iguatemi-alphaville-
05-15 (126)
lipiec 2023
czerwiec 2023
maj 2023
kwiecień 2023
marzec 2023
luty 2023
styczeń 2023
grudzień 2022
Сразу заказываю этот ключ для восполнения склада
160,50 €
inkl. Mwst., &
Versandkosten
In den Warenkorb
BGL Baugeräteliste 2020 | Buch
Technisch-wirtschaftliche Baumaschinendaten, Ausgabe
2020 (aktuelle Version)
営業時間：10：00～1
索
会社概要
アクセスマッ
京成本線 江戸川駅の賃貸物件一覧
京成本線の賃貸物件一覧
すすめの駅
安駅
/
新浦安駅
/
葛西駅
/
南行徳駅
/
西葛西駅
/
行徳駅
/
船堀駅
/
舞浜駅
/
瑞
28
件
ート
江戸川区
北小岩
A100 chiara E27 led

++++

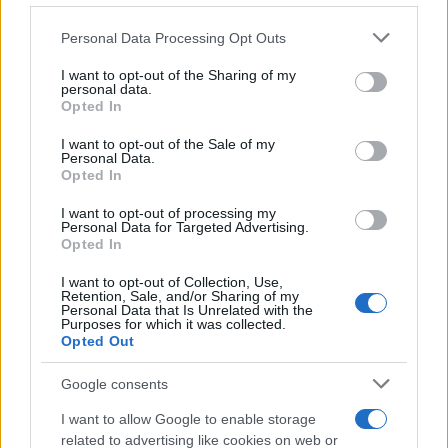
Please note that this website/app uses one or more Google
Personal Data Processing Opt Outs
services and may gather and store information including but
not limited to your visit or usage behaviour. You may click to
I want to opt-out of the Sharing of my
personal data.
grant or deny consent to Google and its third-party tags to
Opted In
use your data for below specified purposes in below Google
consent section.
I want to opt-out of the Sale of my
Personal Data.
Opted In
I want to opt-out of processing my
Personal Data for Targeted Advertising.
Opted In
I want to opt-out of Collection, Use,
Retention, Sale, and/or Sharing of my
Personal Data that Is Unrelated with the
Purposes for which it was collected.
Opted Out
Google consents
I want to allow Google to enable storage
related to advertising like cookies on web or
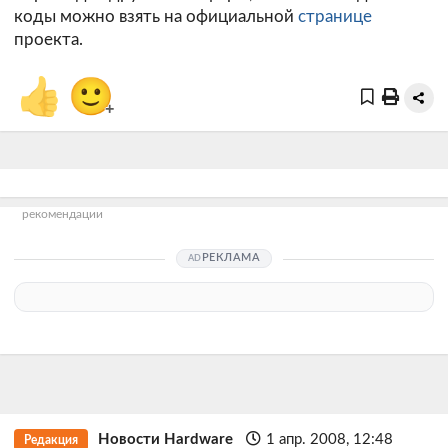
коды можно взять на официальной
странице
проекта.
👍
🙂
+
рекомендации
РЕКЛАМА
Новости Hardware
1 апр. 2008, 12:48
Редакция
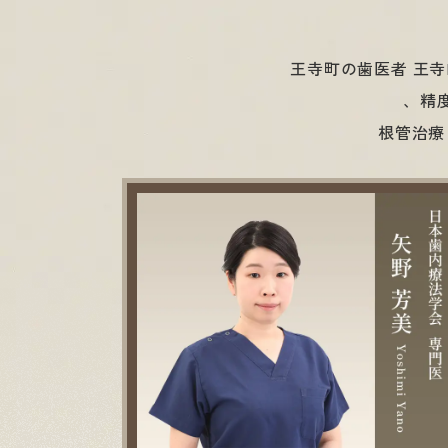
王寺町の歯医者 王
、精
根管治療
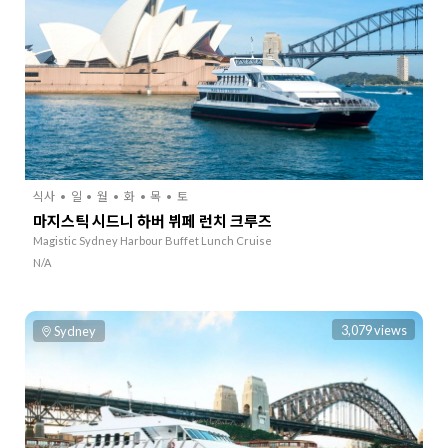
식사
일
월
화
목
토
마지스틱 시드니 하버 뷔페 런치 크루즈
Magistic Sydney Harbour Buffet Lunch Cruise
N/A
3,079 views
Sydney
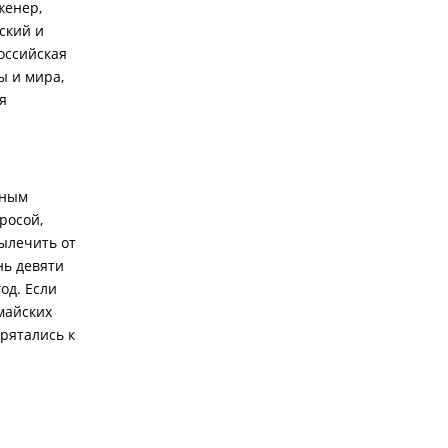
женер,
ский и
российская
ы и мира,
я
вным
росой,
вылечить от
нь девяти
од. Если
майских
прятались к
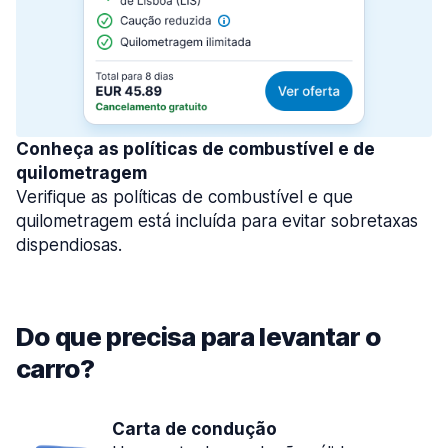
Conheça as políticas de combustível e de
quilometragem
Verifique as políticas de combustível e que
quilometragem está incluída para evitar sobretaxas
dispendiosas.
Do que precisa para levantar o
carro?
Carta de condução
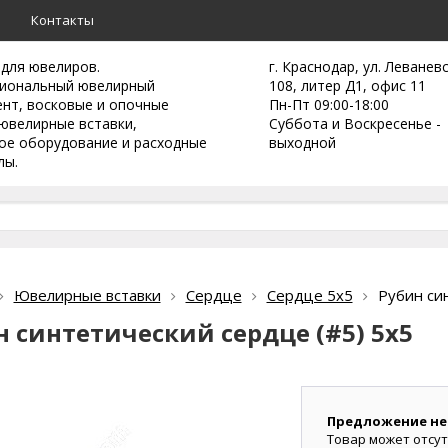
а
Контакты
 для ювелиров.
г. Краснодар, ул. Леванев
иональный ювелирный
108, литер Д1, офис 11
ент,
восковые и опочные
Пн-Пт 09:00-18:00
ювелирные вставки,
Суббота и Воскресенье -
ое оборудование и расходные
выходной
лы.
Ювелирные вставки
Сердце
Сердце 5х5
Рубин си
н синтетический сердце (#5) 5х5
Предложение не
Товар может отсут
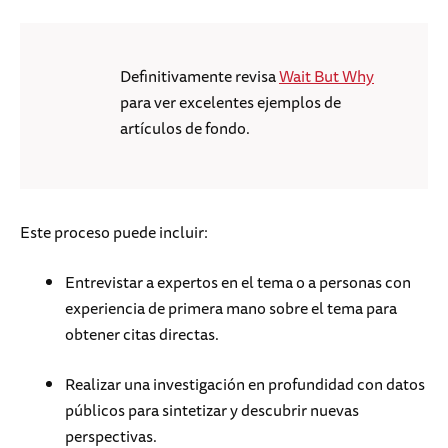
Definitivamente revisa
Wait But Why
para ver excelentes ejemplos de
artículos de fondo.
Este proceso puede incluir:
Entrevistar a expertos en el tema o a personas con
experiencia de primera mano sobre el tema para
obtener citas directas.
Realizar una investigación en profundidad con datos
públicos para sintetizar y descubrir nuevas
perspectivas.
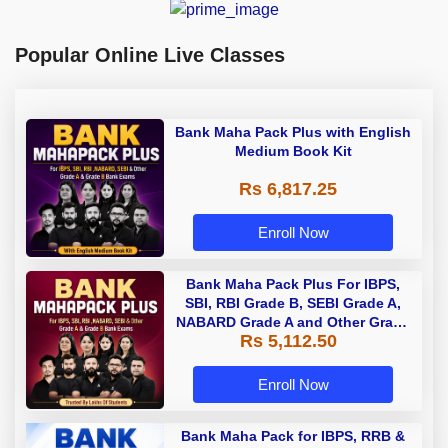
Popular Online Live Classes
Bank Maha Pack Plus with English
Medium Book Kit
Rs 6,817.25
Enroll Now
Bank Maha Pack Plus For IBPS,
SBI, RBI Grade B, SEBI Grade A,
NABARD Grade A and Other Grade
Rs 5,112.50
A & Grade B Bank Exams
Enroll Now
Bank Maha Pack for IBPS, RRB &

++++

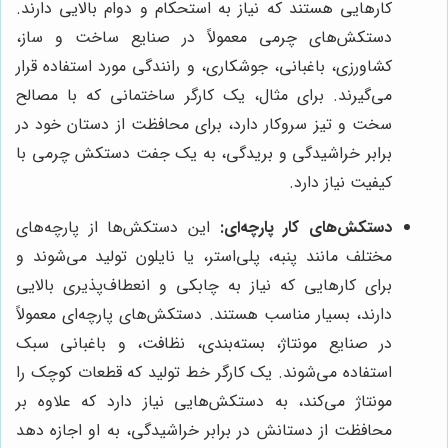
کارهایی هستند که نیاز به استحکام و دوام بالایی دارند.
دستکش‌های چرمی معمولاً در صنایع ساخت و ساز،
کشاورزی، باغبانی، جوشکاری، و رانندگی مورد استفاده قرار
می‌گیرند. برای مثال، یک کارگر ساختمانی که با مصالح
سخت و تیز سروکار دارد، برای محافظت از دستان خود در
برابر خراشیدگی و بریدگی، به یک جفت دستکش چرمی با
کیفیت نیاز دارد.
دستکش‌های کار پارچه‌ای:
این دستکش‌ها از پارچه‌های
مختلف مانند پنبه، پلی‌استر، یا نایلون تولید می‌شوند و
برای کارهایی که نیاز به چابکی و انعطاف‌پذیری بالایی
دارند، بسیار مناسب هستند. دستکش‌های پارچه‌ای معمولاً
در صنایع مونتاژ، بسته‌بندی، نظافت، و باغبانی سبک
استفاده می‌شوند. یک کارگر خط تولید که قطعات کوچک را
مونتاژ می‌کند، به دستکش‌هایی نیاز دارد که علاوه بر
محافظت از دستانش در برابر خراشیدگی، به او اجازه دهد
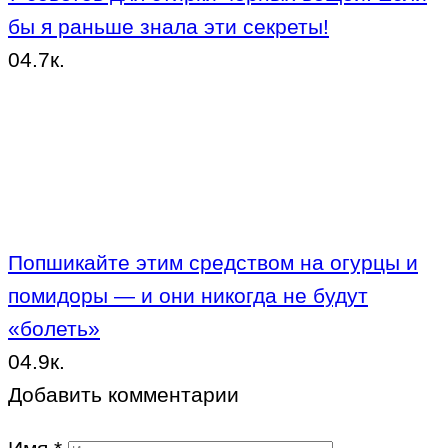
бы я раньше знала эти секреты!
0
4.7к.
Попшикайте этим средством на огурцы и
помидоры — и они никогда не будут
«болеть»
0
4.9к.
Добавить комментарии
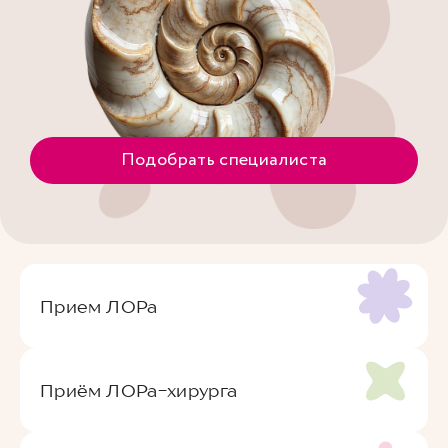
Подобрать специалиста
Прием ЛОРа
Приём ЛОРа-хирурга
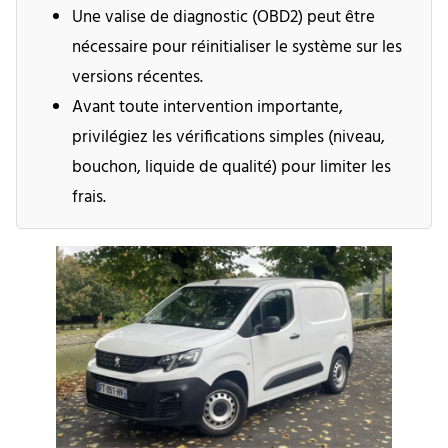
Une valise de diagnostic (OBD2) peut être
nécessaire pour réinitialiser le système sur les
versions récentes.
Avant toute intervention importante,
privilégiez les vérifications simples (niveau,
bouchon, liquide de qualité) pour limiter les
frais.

++++

TASK ITEM
Return exactly, and only, the lines above starting at the line that contains "Popular Online Live Classes" and ending at the line that contains "Bank Maha Pack for IBPS, RRB &".

ANSWER TO THIS EXERCISE
Popular Online Live Classes
Bank Maha Pack Plus with English
Medium Book Kit
Rs 6,817.25
Enroll Now
Bank Maha Pack Plus For IBPS,
SBI, RBI Grade B, SEBI Grade A,
NABARD Grade A and Other Grade
Rs 5,112.50
A & Grade B Bank Exams
Enroll Now
Bank Maha Pack for IBPS, RRB &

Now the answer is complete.